Hacker News new | past | comments | ask | show | jobs | submit login
Counting Things in Python: A History (treyhunner.com)
208 points by th on Nov 10, 2015 | hide | past | favorite | 51 comments



What a beautiful, understated piece of writing. This particular problem seems to come up a lot when thinking about how to use new Python classes (defaultdict, Counter) and affordances (list comprehensions, +=). It's nice to see it captured in timeline format.


Worth noting that Counter itself uses what the article calls get Method, but with a common performance optimization (caching a bound method).

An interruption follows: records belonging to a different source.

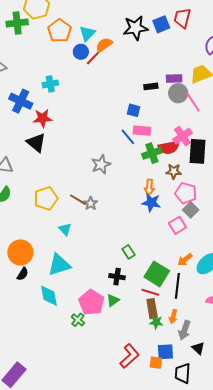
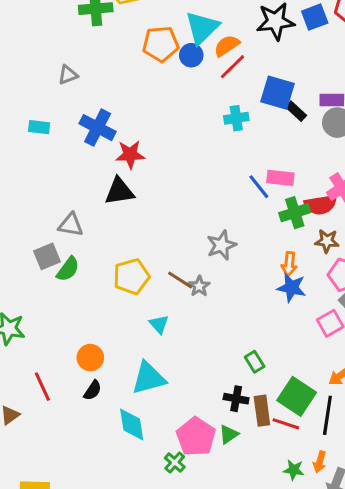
orange pentagon: (59, 31) -> (161, 44), moved, turned 30
cyan triangle: (87, 33) -> (202, 28), size x1.4
red line: (94, 57) -> (233, 67), moved
cyan cross: (50, 84) -> (236, 118), moved
black rectangle: (151, 86) -> (296, 111), turned 48
blue square: (133, 110) -> (278, 93), moved, size x1.6
black triangle: (36, 143) -> (119, 191), turned -50
gray star: (101, 164) -> (221, 245), moved
orange circle: (20, 252) -> (90, 358), size x0.7
brown rectangle: (152, 309) -> (262, 411), moved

    def _count_elements(mapping, iterable):
        mapping_get = mapping.get
        for elem in iterable:
            mapping[elem] = mapping_get(elem, 0) + 1


Also worth noting that those lines are immediately followed by:

    try:                                    # Load C helper function if available        
        from _collections import _count_elements
    except ImportError:
        pass


The author seems to misunderstand one part of The Zen of Python:

| Simple is better than complex.

by saying:

> Our code is more complex (O(n2) instead of O(n)), less beautiful, and less readable

The Zen is not about computation complexity! It's about complexity of the source code.

The code in question is:

    color_counts = dict((c, colors.count(c)) for c in set(colors))
And while I agree that this is inefficient and shouldn't be used in a library, I find this to be very readable and would always prefer that code if I know that I'm dealing only with small lists. It translates neatly to a natural-language description of the problem:

    Give me a dictionary that maps each distinct color
    to the number of times it occurs in the list.
So I don't think this violates the guide "Simple is better than complex". Rather, it is a good example where it makes sense to introduce additional complexity to improve the performance of an often-used helper function.


I don't think you should get into the habit of writing O(n^2) algorithms if the O(n) solution is not much more complex. Unless the constants are very dissimilar, you probably hurt your performance already for a few hundred elements. Writing reusable code includes using algorithms that are ok for a wide range of input sizes.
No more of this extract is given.